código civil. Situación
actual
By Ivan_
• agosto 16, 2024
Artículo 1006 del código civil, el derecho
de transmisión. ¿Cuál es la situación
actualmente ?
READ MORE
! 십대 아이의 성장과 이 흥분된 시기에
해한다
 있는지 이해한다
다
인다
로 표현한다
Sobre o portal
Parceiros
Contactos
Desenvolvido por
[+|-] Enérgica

***

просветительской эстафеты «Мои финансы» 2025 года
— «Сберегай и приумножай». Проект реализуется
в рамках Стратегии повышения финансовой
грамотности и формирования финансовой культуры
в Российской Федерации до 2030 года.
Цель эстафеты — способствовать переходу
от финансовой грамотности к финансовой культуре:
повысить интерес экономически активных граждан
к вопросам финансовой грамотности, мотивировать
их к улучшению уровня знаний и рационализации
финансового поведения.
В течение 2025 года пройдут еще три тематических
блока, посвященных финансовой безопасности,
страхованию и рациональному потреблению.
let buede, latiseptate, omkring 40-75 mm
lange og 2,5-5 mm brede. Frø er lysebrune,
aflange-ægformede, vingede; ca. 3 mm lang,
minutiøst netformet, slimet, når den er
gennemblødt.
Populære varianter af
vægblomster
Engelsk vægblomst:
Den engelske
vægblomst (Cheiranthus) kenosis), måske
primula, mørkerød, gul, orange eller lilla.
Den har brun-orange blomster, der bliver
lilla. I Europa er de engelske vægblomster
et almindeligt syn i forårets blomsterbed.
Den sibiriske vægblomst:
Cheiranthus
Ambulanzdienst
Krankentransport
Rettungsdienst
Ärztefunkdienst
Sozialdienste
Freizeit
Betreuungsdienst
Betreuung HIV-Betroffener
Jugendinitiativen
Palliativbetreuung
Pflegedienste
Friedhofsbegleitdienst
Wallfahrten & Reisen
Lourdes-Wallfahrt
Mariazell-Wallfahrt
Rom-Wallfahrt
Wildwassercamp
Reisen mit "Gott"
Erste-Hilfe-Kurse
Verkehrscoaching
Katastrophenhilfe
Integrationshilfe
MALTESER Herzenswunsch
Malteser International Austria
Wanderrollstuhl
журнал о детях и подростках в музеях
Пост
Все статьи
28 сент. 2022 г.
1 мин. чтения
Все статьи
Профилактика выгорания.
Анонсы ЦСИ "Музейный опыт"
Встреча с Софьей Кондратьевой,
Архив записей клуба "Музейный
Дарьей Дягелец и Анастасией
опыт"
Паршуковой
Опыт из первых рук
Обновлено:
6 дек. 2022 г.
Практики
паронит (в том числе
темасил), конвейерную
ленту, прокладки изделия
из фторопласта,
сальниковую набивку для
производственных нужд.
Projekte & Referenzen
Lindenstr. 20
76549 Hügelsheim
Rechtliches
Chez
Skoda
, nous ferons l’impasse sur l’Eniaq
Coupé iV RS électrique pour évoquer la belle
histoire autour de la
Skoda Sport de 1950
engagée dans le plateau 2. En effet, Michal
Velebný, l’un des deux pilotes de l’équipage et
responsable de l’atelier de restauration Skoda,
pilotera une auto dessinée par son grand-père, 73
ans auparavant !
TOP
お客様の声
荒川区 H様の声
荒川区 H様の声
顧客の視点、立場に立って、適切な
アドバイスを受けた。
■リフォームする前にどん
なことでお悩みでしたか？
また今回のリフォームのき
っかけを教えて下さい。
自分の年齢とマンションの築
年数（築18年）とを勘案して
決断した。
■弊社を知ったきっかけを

***

*What you should do*. In the listing above, locate the line containing "от финансовой грамотности" and the line containing "aflange-ægformede, vingede; ca.", then transcribe both and every line between them verbatim.

*Output for this exercise*.
от финансовой грамотности к финансовой культуре:
повысить интерес экономически активных граждан
к вопросам финансовой грамотности, мотивировать
их к улучшению уровня знаний и рационализации
финансового поведения.
В течение 2025 года пройдут еще три тематических
блока, посвященных финансовой безопасности,
страхованию и рациональному потреблению.
let buede, latiseptate, omkring 40-75 mm
lange og 2,5-5 mm brede. Frø er lysebrune,
aflange-ægformede, vingede; ca. 3 mm lang,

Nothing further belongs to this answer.